Does that mean we should dial down the cough assist pressure? She reports no pain during either inspiration or expiration.
 
That can be new blood, old blood, a sinus infection...I would look at humidification settings on her BiPAP and humidity in the room, and maybe crank both up a notch. I would make sure you have new HVAC filters and in her BiPAP. And if she shows any other signs of infection (pain, fever, confusion, irritability, etc.) I would contact her PCP to consider an empirical antibiotic.
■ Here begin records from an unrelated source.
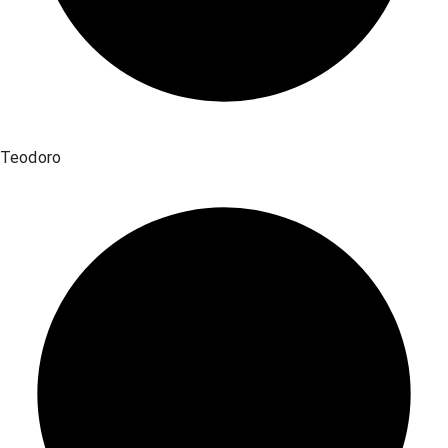
Teodoro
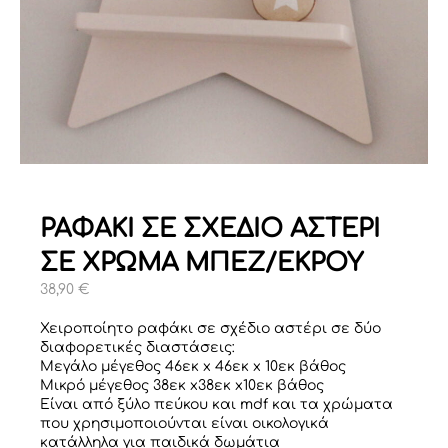
ΡΑΦΑΚΙ ΣΕ ΣΧΕΔΙΟ ΑΣΤΕΡΙ
ΣΕ ΧΡΩΜΑ ΜΠΕΖ/ΕΚΡΟΥ
38,90
€
Χειροποίητο ραφάκι σε σχέδιο αστέρι σε δύο
διαφορετικές διαστάσεις:
Mεγάλο μέγεθος 46εκ x 46εκ x 10εκ βάθος
Μικρό μέγεθος 38εκ x38εκ x10εκ βάθος
Είναι από ξύλο πεύκου και mdf και τα χρώματα
που χρησιμοποιούνται είναι οικολογικά
κατάλληλα για παιδικά δωμάτια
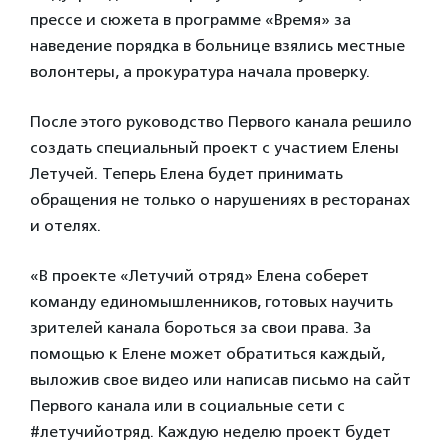
прессе и сюжета в программе «Время» за
наведение порядка в больнице взялись местные
волонтеры, а прокуратура начала проверку.
После этого руководство Первого канала решило
создать специальный проект с участием Елены
Летучей. Теперь Елена будет принимать
обращения не только о нарушениях в ресторанах
и отелях.
«В проекте «Летучий отряд» Елена соберет
команду единомышленников, готовых научить
зрителей канала бороться за свои права. За
помощью к Елене может обратиться каждый,
выложив свое видео или написав письмо на сайт
Первого канала или в социальные сети с
#летучийотряд. Каждую неделю проект будет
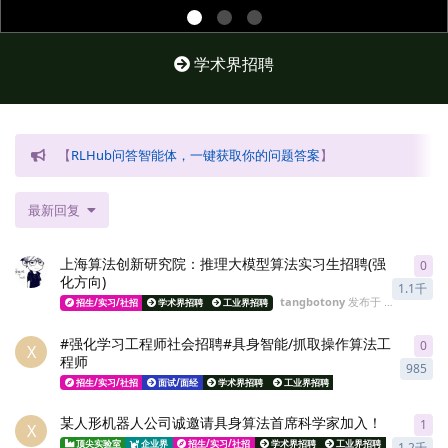
学术界招聘
【
RLHub问答智能体，一键获取你的问题答案
】
最新回复
上海算法创新研究院：推理大模型算法实习生招聘(强
0
0
re
化方向)
1.1千
tangbotony
发布于
2025年3月5
招生/实习/社招
学术界招聘
工业界招聘
#强化学习工程师社会招聘#具身智能/抓取操作算法工
0
0
re
X
程师
985
招生/实习/社招
面试/面经
学术界招聘
工业界招聘
落地应用
经验分享
某人形机器人公司诚邀请具身算法首席科学家加入！
1
1
re
X
顶尖实验室
企业界
招生/实习/社招
学术界招聘
工业界招聘
落地应用
1.2千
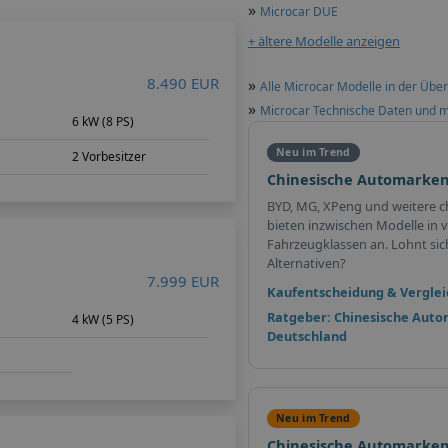
»
Microcar DUE
+ ältere Modelle anzeigen
8.490 EUR
»
Alle Microcar Modelle in der Über
»
Microcar Technische Daten und 
6 kW (8 PS)
Neu im Trend
2 Vorbesitzer
Chinesische Automarken
BYD, MG, XPeng und weitere c
bieten inzwischen Modelle in v
Fahrzeugklassen an. Lohnt sich 
Alternativen?
7.999 EUR
Kaufentscheidung & Verglei
Ratgeber: Chinesische Auto
4 kW (5 PS)
Deutschland
Neu im Trend
Chinesische Automarken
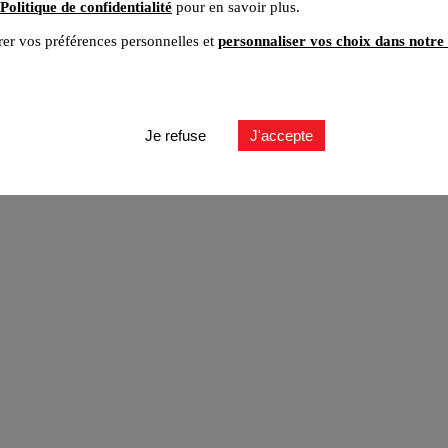
Politique de confidentialité
pour en savoir plus.
er vos préférences personnelles et
personnaliser vos choix dans notre 
ut
Je refuse
J'accepte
Not knowing how much blood we are talking about, I would certainly double-check that she is getting enough B vitamins, iron and the like, just like always.

But since you have been trying different things to thin secretions, getting some dried blood out of the way could actually be good since it is an irritant.

Do you use a baby aspirator on the nostrils? You can put a little saline or NasoGel in there, too, and try to see if there is something in the nostrils to suck out gently. We all get wads of gunk from time to time, but she can't expel them on her own. If nasal pressure builds up, that affects breathing and how the lungs respond to the CA as well.

If the mucus continues after tinkering and time, yes, that could be the time to reduce CA pressure in small notches if/as she tolerates it. The irritation doesn't disappear in perfect synch with the cause, so it's fresh blood that we would be most concerned about and probably more aggressive about trying to adjust the settings to reduce. Orange is more dried, of course.

You can send a pic of what she's coughing up to her PCP as a baseline.